EXERCISE GOAL:
From the entries below, say how many lines carry the word "automatiquement", and give nothing but the number.

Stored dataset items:
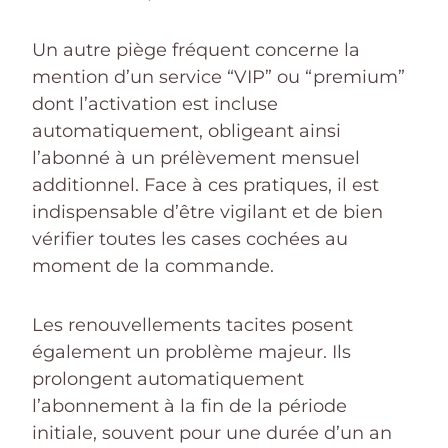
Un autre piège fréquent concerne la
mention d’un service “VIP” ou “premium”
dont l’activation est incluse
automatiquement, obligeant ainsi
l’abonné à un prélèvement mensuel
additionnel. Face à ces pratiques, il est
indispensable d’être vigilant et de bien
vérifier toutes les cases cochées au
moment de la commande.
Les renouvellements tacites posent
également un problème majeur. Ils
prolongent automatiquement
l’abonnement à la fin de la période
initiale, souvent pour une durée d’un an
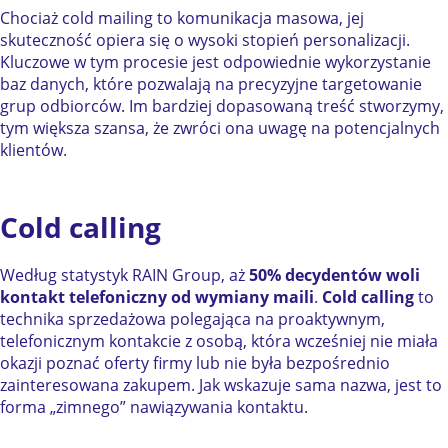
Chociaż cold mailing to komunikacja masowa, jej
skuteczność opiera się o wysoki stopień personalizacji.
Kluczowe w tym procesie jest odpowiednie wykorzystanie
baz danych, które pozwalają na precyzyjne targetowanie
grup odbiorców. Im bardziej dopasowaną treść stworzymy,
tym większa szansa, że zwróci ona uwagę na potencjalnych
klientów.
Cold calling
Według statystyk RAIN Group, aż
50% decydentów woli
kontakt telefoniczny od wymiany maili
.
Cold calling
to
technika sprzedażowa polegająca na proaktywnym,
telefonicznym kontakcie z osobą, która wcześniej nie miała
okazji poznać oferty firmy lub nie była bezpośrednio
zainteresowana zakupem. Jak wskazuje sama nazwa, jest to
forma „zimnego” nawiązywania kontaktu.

* * *

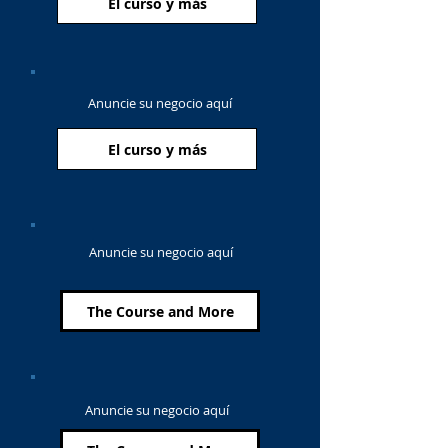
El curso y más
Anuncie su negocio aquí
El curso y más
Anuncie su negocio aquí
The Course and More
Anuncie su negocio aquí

---

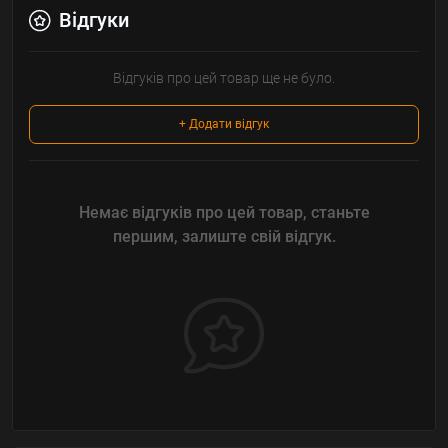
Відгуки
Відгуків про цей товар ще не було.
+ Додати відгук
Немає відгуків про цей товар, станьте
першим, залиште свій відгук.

WRITTEN ANSWER:
2